Back to the homepage

Improving Home Screen Navigation

As the UX designer in the Growth team, I introduced visual hierarchy on the main key metrics of our app home screen, which led to significant improvements in user engagement.

Improving Home Screen Navigation

Context

More than 70% of our app users don’t come back after the first session. When it comes to an app experience, first impressions matter, and the home screens play a key role in shaping that impression. We lacked a comprehensive understanding of the user needs during this crucial setup phase and their perception of the core value of the product.

My role

As the dedicated UX designer to the Growth team, I identified some quick win opportunities to improve the main metrics of the app (search execution and saved searches). The result led to an almost 20% impact on one of the main metrics, as well as solidified our case to spend more effort and time in improving the app experience for new users.

Keep scrolling to learn more about how I did this.

Design process

Researching existing UI components

With limited research and content design support, I focused on the following deliverables:

Documenting existing UI solutions
  • Analysed our current UI components used across different screens
  • Focused on their purpose, behavior, and visual design
  • Spotted inconsistencies and usability issues
Heuristic design principles exploration
  • Leveraged heuristic design principles
  • Applied principles such as visibility, consistency, and user control
CTA Visual Hierarchy Enhancement Proposal
  • Focused on the main call-to-action button (CTA) “Start search”
  • Defined the visual hierarchy (color and placement)
  • Included both light and dark mode designs
  • Gathered feedback from the UX and engineering teams during design crit sessions

Hypothesis

After gathering data and insights to understand what exactly are the main opportunities that should be solved, we decided to prioritize the main CTA. We saw it as a quick learning to see if visual hierarchy can positively impact the user experience on the app home screen. We decided we would do this when we would see an increase in search executions and saved searches by at least 5%.

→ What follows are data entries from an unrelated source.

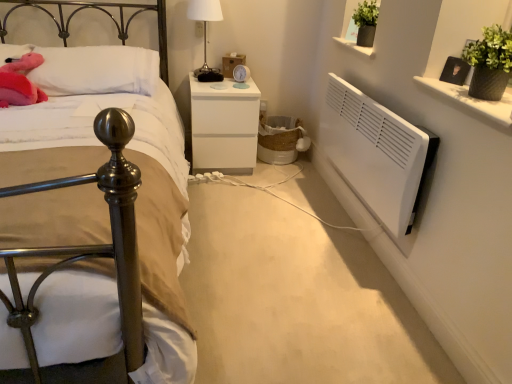 Question: In the image, is fluffy pink plush at upper left positioned in front of or behind white soft pillow at upper left?

Choices:
 (A) front
 (B) behind

Answer: (A)

Question: From the image's perspective, is fluffy pink plush at upper left positioned above or below white soft pillow at upper left?

Choices:
 (A) above
 (B) below

Answer: (B)

Question: Estimate the real-world distances between objects in this image. Which object is closer to the white matte nightstand at center?

Choices:
 (A) white glossy vase at upper right
 (B) fluffy pink plush at upper left
 (C) white soft pillow at upper left
 (D) white glossy table lamp at upper center
 (E) metallic bed at left

Answer: (D)

Question: Which object is the closest to the white glossy vase at upper right?

Choices:
 (A) white glossy table lamp at upper center
 (B) white matte nightstand at center
 (C) white soft pillow at upper left
 (D) metallic bed at left
 (E) fluffy pink plush at upper left

Answer: (D)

Why did we prioritise the CTA button?

After looking at the data, we learned that the “Start search” button has the highest engagement rate on the AutoScout24 app.

We knew that data alone doesn’t tell the whole story, and we needed further user validation to explore the motivations, pains, and expectations behind the main action button. This first experiment though, would prepare a stronger case for investing more research and design effort into improving the overall user experience.

Design proposal and testing

Based on the UI exploration, I decided to elevate the “Start search” CTA to primary status on the home screen. This would provide users with immediate visibility of the system status and help users immediately understand the purpose of the home screen.

I also took into consideration the next steps in the flow, and returning sessions as a use case, to make sure it doesn’t clash with other action buttons.

In parallel with this proposal, I also created a proposal for button hierarchy on the app, to maintain consistency between button rules on the app.

Final results

After running the experiment for two weeks, these results validated our hypothesis and helped us build a case for the next steps to improve the AutoScout app experience

  • Primary KPI (search execution): inconclusive
  • Saved searches: +19.25%
  • Sessions from Saved Search Push notifications: 1.84%

Learnings

We observed inconclusive results on the primary metric search execution, but a crucial finding emerged: a well-defined CTA hierarchy on the home screen significantly benefits users.

This experiment proved that design hierarchy is key for our product KPIs, and how thoughtful design adjustments can impact user behavior, get us learnings, and contribute to overall app success.